Ainda de acordo com a autora, com formação da pólis grega, surgiam duas linguagens: “a linguagem poética, inspiração das Musas, que falam por meio do poeta”; e a linguagem retórica, “em que o homem fala por si, pessoal por definição” (NEVES, 2005, p.25).

Nesse contexto, como parte da filosofia, surge a reflexão sobre a linguagem na Grécia, no século V a.C. Por pertencer à filosofia, a reflexão era uma parte da indagação geral sobre a natureza do mundo e das instituições sociais (LYONS, 1979).

Inicialmente, havia uma discussão entre naturalistas e convencionistas sobre se a língua era natureza ou convenção, ou seja, se tinha sua origem em princípios imutáveis ou se era resultado do costume e da convenção, um “contrato social”. Essa discussão entre natureza e convenção se concentrava na questão de haver ou não relação entre significado e forma das palavras.
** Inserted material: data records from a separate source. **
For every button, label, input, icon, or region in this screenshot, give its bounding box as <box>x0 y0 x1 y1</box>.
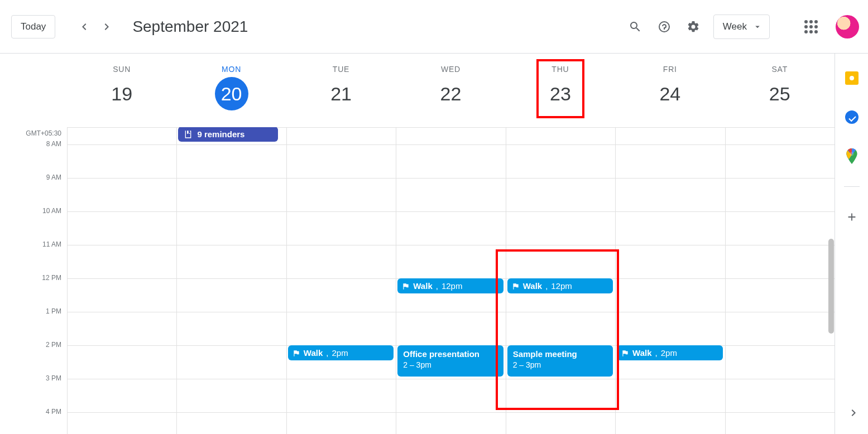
day-abbr: FRI <box>663 65 677 74</box>
flag-icon <box>512 282 520 290</box>
header: Today September 2021 Week <box>0 0 868 54</box>
chevron-right-icon <box>847 406 860 419</box>
hour-label: 8 AM <box>46 140 61 148</box>
chevron-left-icon <box>78 20 91 33</box>
day-column-fri[interactable]: Walk, 2pm <box>615 128 725 434</box>
settings-button[interactable] <box>680 13 707 40</box>
flag-icon <box>402 282 410 290</box>
prev-week-button[interactable] <box>73 16 95 38</box>
day-column-wed[interactable]: Walk, 12pm Office presentation 2 – 3pm <box>396 128 505 434</box>
side-panel-tasks[interactable] <box>843 108 861 126</box>
day-header-wed[interactable]: WED 22 <box>396 54 505 127</box>
event-time: 2 – 3pm <box>513 360 607 370</box>
maps-pin-icon <box>846 148 858 164</box>
reminder-hand-icon <box>184 130 193 139</box>
event-sample-meeting[interactable]: Sample meeting 2 – 3pm <box>507 345 613 377</box>
next-week-button[interactable] <box>95 16 118 38</box>
side-panel-maps[interactable] <box>843 147 861 165</box>
svg-point-0 <box>850 152 853 156</box>
side-panel <box>835 54 868 434</box>
account-avatar[interactable] <box>836 15 859 38</box>
view-select-label: Week <box>723 21 747 32</box>
today-button[interactable]: Today <box>11 15 55 38</box>
day-number: 21 <box>324 77 358 110</box>
hour-label: 12 PM <box>42 274 61 282</box>
google-apps-button[interactable] <box>798 13 824 40</box>
day-number: 20 <box>215 77 248 110</box>
day-header-tue[interactable]: TUE 21 <box>286 54 396 127</box>
day-header-fri[interactable]: FRI 24 <box>615 54 725 127</box>
task-walk-tue-2pm[interactable]: Walk, 2pm <box>288 345 394 360</box>
timezone-label: GMT+05:30 <box>26 129 61 137</box>
scrollbar[interactable] <box>828 239 834 334</box>
calendar-grid[interactable]: GMT+05:30 8 AM 9 AM 10 AM 11 AM 12 PM 1 … <box>0 127 835 434</box>
hour-label: 11 AM <box>42 240 61 248</box>
chevron-right-icon <box>100 20 113 33</box>
event-title: Office presentation <box>403 349 497 360</box>
day-abbr: WED <box>441 65 461 74</box>
flag-icon <box>621 349 629 357</box>
search-icon <box>629 20 642 33</box>
time-gutter: GMT+05:30 8 AM 9 AM 10 AM 11 AM 12 PM 1 … <box>0 127 67 434</box>
hour-label: 1 PM <box>46 307 61 315</box>
day-number: 23 <box>544 77 577 110</box>
day-column-mon[interactable]: 9 reminders <box>176 128 286 434</box>
day-abbr: SAT <box>771 65 788 74</box>
keep-icon <box>845 71 859 85</box>
day-abbr: TUE <box>333 65 349 74</box>
event-office-presentation[interactable]: Office presentation 2 – 3pm <box>397 345 503 377</box>
task-walk-wed-12pm[interactable]: Walk, 12pm <box>397 278 503 293</box>
side-panel-keep[interactable] <box>843 69 861 87</box>
tasks-icon <box>845 110 859 124</box>
task-time: 12pm <box>442 281 463 291</box>
day-number: 22 <box>434 77 467 110</box>
event-title: Sample meeting <box>513 349 607 360</box>
task-time: 2pm <box>332 348 348 358</box>
hour-label: 2 PM <box>46 341 61 349</box>
side-panel-addons[interactable] <box>843 208 861 226</box>
day-header-sat[interactable]: SAT 25 <box>725 54 835 127</box>
reminder-chip-mon[interactable]: 9 reminders <box>178 127 277 142</box>
plus-icon <box>846 211 858 223</box>
task-walk-thu-12pm[interactable]: Walk, 12pm <box>507 278 613 293</box>
day-header-sun[interactable]: SUN 19 <box>67 54 176 127</box>
dropdown-icon <box>752 22 763 32</box>
search-button[interactable] <box>622 13 649 40</box>
day-column-sun[interactable] <box>67 128 176 434</box>
task-title: Walk <box>413 281 432 291</box>
day-number: 25 <box>763 77 797 110</box>
day-header-mon[interactable]: MON 20 <box>176 54 286 127</box>
view-select[interactable]: Week <box>713 15 770 39</box>
gear-icon <box>687 20 700 33</box>
current-range-title: September 2021 <box>132 18 248 36</box>
hour-label: 10 AM <box>42 207 61 215</box>
hour-label: 4 PM <box>46 408 61 416</box>
help-icon <box>658 20 671 33</box>
task-title: Walk <box>304 348 323 358</box>
day-header-thu[interactable]: THU 23 <box>506 54 615 127</box>
day-abbr: THU <box>552 65 569 74</box>
task-time: 12pm <box>551 281 572 291</box>
task-title: Walk <box>632 348 651 358</box>
reminder-chip-label: 9 reminders <box>197 129 244 139</box>
side-panel-divider <box>844 186 860 187</box>
apps-grid-icon <box>804 20 818 33</box>
day-column-thu[interactable]: Walk, 12pm Sample meeting 2 – 3pm <box>506 128 615 434</box>
day-abbr: SUN <box>113 65 131 74</box>
day-column-tue[interactable]: Walk, 2pm <box>286 128 396 434</box>
day-abbr: MON <box>222 65 241 74</box>
task-title: Walk <box>523 281 542 291</box>
task-walk-fri-2pm[interactable]: Walk, 2pm <box>617 345 722 360</box>
hour-label: 3 PM <box>46 374 61 382</box>
day-number: 19 <box>105 77 138 110</box>
day-headers-row: SUN 19 MON 20 TUE 21 WED 22 THU 23 <box>0 54 835 127</box>
day-number: 24 <box>653 77 687 110</box>
hide-side-panel-button[interactable] <box>842 402 865 424</box>
help-button[interactable] <box>651 13 678 40</box>
hour-label: 9 AM <box>46 173 61 181</box>
task-time: 2pm <box>661 348 677 358</box>
event-time: 2 – 3pm <box>403 360 497 370</box>
day-column-sat[interactable] <box>725 128 835 434</box>
flag-icon <box>292 349 300 357</box>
Para os naturalistas, descobrir a etimologia (etymo-,

em grego, significa “verdadeiro”, “real”) da palavra era revelar “uma das verdades da natureza” (LYONS, 1979, p.4), nesse sentido, a forma teria relação com o significado do que designa. Essa problemática, discutida por naturalistas e convencionistas, originou a investigação etimológica e inclui a gramática na indagação filosófica geral.

A partir do séc. II a.C., a questão entre os que estudavam a língua era até que ponto a língua é regular. Os que defendiam a regularidade sistemática são chamados de analogistas, e os que a refutavam são chamados de anomalistas. Estes últimos defendiam que se devia dar atenção ao uso, pois a língua não era completamente suscetível de descrição sob ponto de vista analógico de formação. Os analogistas, por sua vez, tentariam corrigir qualquer anomalia encontrada. No entanto, essa questão é mais complexa do que aparenta, pois também havia o problema de se pensar o que é regularidade e irregularidade na língua. Dessa forma, mais importante do que chegar a uma conclusão, a discussão entre anomalistas e analogistas contribuiu para a sistematização da gramática.

A partir dos estudos sobre etimologia, os estoicos, geralmente chamados anomalistas, assentaram os fundamentos da gramática tradicional, fundamentos utilizados pelos analogistas alexandrinos. Enquanto os estoicos se preocupavam com o problema da origem da linguagem, pela lógica e pela retórica, os alexandrinos se interessavam pela crítica literária.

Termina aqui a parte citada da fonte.